One scientific initialism that has moved beyond research papers into common usage is "DNA." Citizens at every educational level seem to know that DNA is what our genes are made of, and that our genes determine a lot about who we are. Consequently, Americans hear a lot of political rhetoric telling us things like, "the Protestant work ethic is deeply embedded in our DNA." Yet I doubt that many politicians could tell you that DNA stands for "DeoxyriboNucleic Acid."
For me, DNA has a special significance beyond its scientific importance. In the summer of 1963, when I was still a practicing biochemist, I was teaching an adult Sunday school class on the Book of Psalms. One week I gave the class an assignment for the following Sunday: to try to write a poem of their own in the spirit of the biblical Psalms. By Saturday night I realized that if nobody did the homework, the points I was hoping to make would be lost. So I hastily threw together two poems myself, a sonnet and the poem appearing elsewhere in this issue. (Beginner's luck: both eventually got into print, encouraging me to keep writing poems―though under less pressure.)
In the fall I sent my Scientist's Psalm to His magazine of IVCF (InterVarsity Christian Fellowship). In a few days I got a call from a young woman on the editorial staff saying that they liked the poem but she wondered if I had made a mistake. Depicting viruses, I had used the line, "Proteins now, and RNA." By 1963, DNA was in the general vocabulary but only biochemists knew about RNA. I had in mind the first virus to be crystallized (by Wendell Stanley at U.C. Berkeley in the 1930s), the tobacco mosaic virus (TMV), which contained single-stranded RiboNucleic Acid (RNA). Since other viruses were by then known to contain deoxyribonucleic acid, I allowed the editor to change RNA to DNA to make the poem more accessible. I thought it remarkable that a young editor would feel confident enough to challenge a biochemistry professor on a biochemical matter. I guess she thought it remarkable that a biochemist would even try to write poetry.
Not long after that I got an idea for another contribution to His, a "higher critical study" of the same poem. I had just read a news story about a computer analysis of the New Testament epistles attributed to Paul, done by scholar A. Q. Morton of Scotland (allegedly author of Christianity in the Computer Age, 1964). My own "scholarly" article (footnotes and all) spoofed the speculative excesses of biblical criticism, such as the JEPD documentary hypothesis of the Pentateuch. My "analysis" showed that the poem attributed to one Walter Hearn definitely had to be the work of more than one author. Some S (for scientist) material and P (for poet) material had obviously been cobbled together by another unknown source, dubbed R (for redactor). His accepted the article, which appeared in the March 1964 issue.

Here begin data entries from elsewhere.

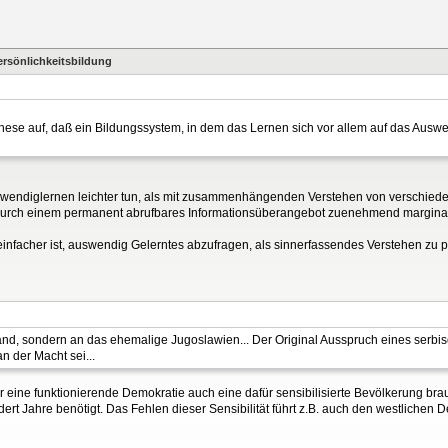
ersönlichkeitsbildung
hese auf, daß ein Bildungssystem, in dem das Lernen sich vor allem auf das Auswe
Auswendiglernen leichter tun, als mit zusammenhängenden Verstehen von verschied
durch einem permanent abrufbares Informationsüberangebot zuenehmend marginali
einfacher ist, auswendig Gelerntes abzufragen, als sinnerfassendes Verstehen zu p
and, sondern an das ehemalige Jugoslawien... Der Original Ausspruch eines serbis
 der Macht sei...
r eine funktionierende Demokratie auch eine dafür sensibilisierte Bevölkerung br
ndert Jahre benötigt. Das Fehlen dieser Sensibilität führt z.B. auch den westliche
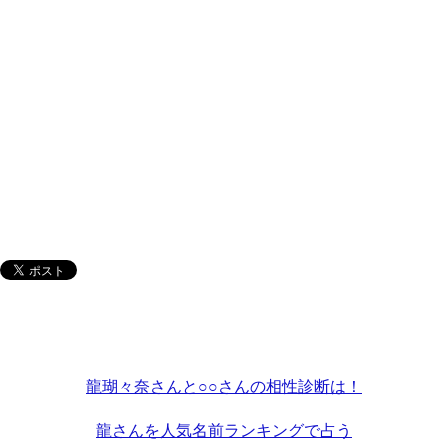
龍瑚々奈さんと○○さんの相性診断は！
龍さんを人気名前ランキングで占う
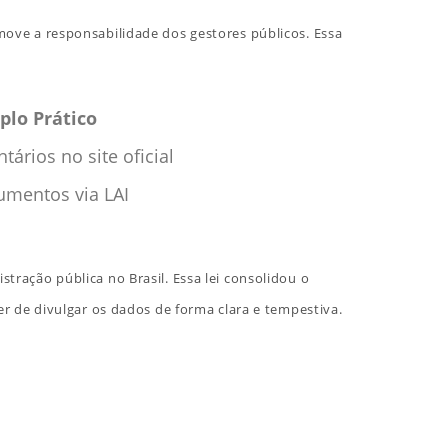
move a responsabilidade dos gestores públicos. Essa
lo Prático
ários no site oficial
umentos via LAI
tração pública no Brasil. Essa lei consolidou o
er de divulgar os dados de forma clara e tempestiva.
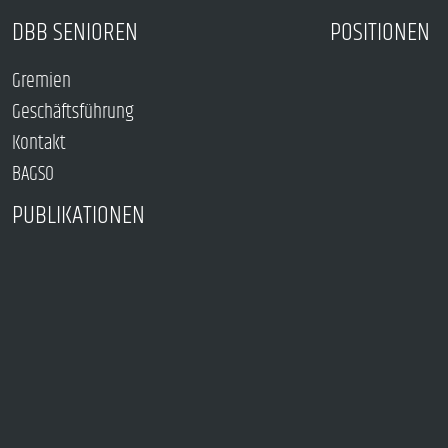
DBB SENIOREN
POSITIONEN
Gremien
Geschäftsführung
Kontakt
BAGSO
PUBLIKATIONEN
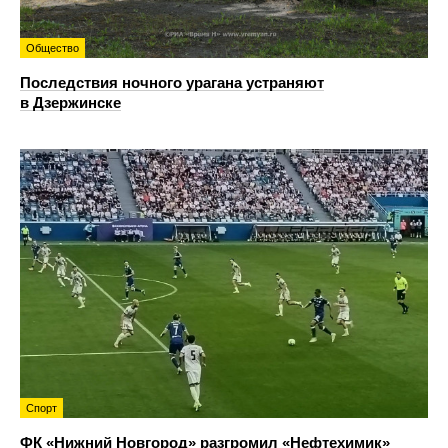
Общество
Последствия ночного урагана устраняют
в Дзержинске
Спорт
ФК «Нижний Новгород» разгромил «Нефтехимик»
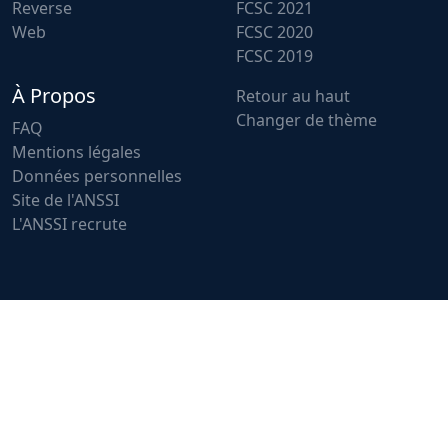
Reverse
FCSC 2021
Web
FCSC 2020
FCSC 2019
À Propos
Retour au haut
Changer de thème
FAQ
Mentions légales
Données personnelles
Site de l'ANSSI
L'ANSSI recrute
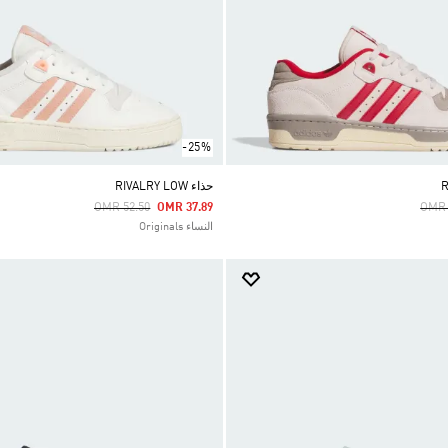
-25%
حذاء RIVALRY LOW
Price Reduced From
To
Pric
OMR 52.50
OMR 37.89
OMR 
النساء Originals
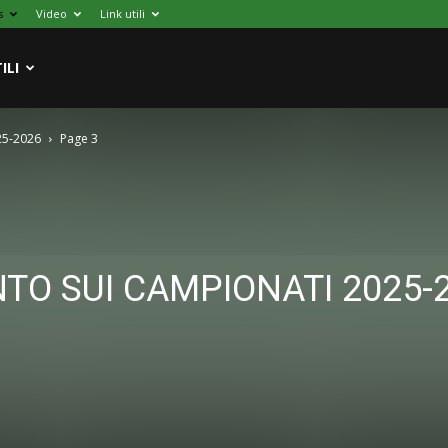
s
Video
Link utili
ILI
25-2026
Page 3
TO SUI CAMPIONATI 2025-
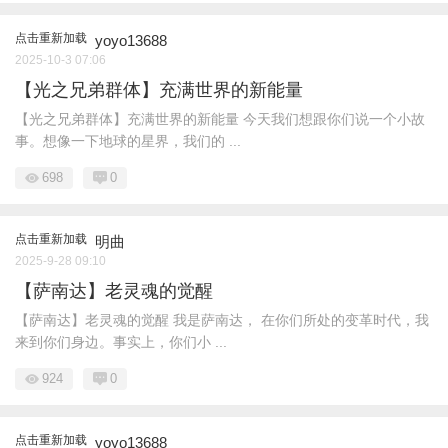
点击重新加载
yoyo13688
2025-10-3 07:06
【光之兄弟群体】充满世界的新能量
【光之兄弟群体】充满世界的新能量 今天我们想跟你们说一个小故
事。想像一下地球的星界，我们的 ...
698
0
点击重新加载
明曲
2025-9-28 09:10
【萨南达】老灵魂的觉醒
【萨南达】老灵魂的觉醒 我是萨南达， 在你们所处的变革时代，我
来到你们身边。事实上，你们小 ...
924
0
点击重新加载
yoyo13688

That's how I actually met that brash editor, Ginny (an abbreviation, at the time, for Virginia Ann Krauss). I told her that on a coming trip I'd have a two-hour layover at Chicago's O'Hare airport, so she offered to bring me a few copies of the March issue, hot off the press. I treated her to dinner at an airport cafe, and two years later we were married. In 2013 we celebrated our 47th wedding anniversary.
It must have been love, possibly in our DNA.